▸ Work instructions:
The line with "Carrera 60 #17", the line with "Dorpsstraat 74 Mijdrecht", and all lines between them in the material below: return these exactly, and no others.

______________________________

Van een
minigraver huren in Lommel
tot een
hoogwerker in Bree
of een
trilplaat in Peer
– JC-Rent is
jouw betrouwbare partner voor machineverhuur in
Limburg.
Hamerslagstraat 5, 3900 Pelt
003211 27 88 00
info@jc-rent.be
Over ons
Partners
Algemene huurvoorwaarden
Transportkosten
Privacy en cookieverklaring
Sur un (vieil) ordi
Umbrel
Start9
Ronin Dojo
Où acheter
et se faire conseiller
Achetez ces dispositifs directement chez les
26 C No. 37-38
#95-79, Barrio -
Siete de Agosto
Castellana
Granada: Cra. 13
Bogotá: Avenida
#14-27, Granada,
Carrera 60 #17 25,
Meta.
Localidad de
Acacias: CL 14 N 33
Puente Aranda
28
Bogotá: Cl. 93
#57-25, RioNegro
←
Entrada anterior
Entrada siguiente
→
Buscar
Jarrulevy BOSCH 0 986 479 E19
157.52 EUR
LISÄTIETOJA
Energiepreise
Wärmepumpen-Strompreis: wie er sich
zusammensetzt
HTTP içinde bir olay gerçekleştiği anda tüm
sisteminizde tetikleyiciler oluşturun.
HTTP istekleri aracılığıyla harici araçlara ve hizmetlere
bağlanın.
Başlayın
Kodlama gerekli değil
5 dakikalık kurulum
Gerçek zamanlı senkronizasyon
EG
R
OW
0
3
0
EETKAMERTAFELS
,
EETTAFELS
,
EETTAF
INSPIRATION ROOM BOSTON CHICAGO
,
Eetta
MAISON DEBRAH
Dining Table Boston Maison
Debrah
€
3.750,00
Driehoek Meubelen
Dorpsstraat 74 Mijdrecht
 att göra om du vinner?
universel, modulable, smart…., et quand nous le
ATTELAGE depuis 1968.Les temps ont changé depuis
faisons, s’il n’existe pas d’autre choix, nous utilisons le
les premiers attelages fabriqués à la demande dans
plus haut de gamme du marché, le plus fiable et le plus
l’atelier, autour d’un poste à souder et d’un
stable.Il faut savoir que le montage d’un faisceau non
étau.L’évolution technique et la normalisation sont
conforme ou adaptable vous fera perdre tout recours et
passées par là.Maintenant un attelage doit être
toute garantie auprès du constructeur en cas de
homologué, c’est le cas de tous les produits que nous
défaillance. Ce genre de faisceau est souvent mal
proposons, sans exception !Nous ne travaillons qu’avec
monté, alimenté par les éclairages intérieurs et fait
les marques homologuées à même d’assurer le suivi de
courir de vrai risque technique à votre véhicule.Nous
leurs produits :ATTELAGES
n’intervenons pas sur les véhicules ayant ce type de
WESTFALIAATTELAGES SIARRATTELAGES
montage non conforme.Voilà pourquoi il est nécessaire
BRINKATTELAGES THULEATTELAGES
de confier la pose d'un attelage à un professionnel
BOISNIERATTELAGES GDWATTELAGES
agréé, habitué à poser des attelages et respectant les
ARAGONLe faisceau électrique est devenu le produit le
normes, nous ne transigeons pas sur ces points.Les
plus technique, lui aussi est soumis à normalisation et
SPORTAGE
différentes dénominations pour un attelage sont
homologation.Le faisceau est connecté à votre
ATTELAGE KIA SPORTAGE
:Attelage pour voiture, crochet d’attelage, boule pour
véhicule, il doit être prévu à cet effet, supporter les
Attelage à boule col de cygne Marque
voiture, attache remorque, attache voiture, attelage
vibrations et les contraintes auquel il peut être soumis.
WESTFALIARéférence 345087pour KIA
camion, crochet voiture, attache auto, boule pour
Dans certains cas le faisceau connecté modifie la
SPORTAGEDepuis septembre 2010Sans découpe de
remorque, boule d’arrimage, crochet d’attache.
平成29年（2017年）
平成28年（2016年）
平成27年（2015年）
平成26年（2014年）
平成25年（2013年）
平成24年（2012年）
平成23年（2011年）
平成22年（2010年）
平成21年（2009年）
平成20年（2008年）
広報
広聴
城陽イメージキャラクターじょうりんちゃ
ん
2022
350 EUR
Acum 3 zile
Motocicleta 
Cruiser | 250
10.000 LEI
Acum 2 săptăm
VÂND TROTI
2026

______________________________

▸ Solution to the exercise:
Carrera 60 #17 25,
Meta.
Localidad de
Acacias: CL 14 N 33
Puente Aranda
28
Bogotá: Cl. 93
#57-25, RioNegro
←
Entrada anterior
Entrada siguiente
→
Buscar
Jarrulevy BOSCH 0 986 479 E19
157.52 EUR
LISÄTIETOJA
Energiepreise
Wärmepumpen-Strompreis: wie er sich
zusammensetzt
HTTP içinde bir olay gerçekleştiği anda tüm
sisteminizde tetikleyiciler oluşturun.
HTTP istekleri aracılığıyla harici araçlara ve hizmetlere
bağlanın.
Başlayın
Kodlama gerekli değil
5 dakikalık kurulum
Gerçek zamanlı senkronizasyon
EG
R
OW
0
3
0
EETKAMERTAFELS
,
EETTAFELS
,
EETTAF
INSPIRATION ROOM BOSTON CHICAGO
,
Eetta
MAISON DEBRAH
Dining Table Boston Maison
Debrah
€
3.750,00
Driehoek Meubelen
Dorpsstraat 74 Mijdrecht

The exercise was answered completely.